View Full Version : in C how do i make a small login/password script?



newbie1
12-13-01, 10:19 PM
well this isn't a school project or anything, i just want to see and understand the code on how its done.....

like it tells you to enter in new login/password, and you enter it(user/password) in and it saves it, and only you know the login/password to logon (to whatever).


and also

whats the code on how to let asterticks correspond with what you type? like you know how it is, when you go to a mail account and you type in your password, ...it automatically shows asterticks instead of your real password as you type , kind of like en encryption/shadow or something....

like when you type "hello", instead of hello it shows "*****".

oh yeah in the C language BTW, just pure C

Stu
12-14-01, 01:51 AM
The basic frame work is quite simple; print a prompt, read a value. However, two things you have to deal with make this a little more complex than you would think; because they are outside the scope of the C language, and are dependent on the operating system/environment--or rather, they are handled differently in different operating systems/environments.
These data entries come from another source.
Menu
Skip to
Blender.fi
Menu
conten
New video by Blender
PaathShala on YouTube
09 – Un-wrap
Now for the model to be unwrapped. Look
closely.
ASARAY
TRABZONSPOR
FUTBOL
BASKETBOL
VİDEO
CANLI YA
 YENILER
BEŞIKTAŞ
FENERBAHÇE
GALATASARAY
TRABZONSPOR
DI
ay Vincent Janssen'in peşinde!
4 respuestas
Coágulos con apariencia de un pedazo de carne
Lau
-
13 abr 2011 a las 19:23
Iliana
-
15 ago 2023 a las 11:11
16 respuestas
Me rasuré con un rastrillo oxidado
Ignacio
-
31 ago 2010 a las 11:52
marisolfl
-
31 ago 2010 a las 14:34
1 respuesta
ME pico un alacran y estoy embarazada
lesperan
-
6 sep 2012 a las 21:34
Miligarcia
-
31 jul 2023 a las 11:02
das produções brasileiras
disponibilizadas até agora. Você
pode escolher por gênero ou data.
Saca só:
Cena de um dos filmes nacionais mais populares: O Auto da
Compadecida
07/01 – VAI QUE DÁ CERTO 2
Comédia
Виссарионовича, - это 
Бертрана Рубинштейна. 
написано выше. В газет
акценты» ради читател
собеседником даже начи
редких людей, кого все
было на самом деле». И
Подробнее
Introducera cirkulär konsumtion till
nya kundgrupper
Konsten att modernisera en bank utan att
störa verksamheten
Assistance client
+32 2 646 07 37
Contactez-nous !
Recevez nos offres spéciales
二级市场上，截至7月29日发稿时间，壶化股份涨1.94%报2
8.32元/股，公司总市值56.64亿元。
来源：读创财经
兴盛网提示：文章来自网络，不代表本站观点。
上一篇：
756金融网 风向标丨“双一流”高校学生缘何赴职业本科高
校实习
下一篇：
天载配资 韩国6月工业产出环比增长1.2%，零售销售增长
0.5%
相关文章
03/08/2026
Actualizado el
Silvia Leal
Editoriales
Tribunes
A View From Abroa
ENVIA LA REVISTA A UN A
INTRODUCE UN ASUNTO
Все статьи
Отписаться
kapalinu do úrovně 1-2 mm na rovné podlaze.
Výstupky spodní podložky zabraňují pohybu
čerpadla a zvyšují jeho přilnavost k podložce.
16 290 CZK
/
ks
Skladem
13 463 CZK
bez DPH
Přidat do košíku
First, you have to store these passwords and usernames in a file or database--for two reasons; 1) they are dynamic (you can change them) and 2) I assume you want them to persist after the program is finished executing. You could write them in plain old ASCII, but you added the constraint that you want only the user to know their password (which is pretty standard). Therefore, at least the password, must be encrypted. This is dependent on the system that you are programming on/for (not the C language), and there is no real standard across platforms as to how this is done. So, before this can be addressed, we need to know at least what operating system you want this on.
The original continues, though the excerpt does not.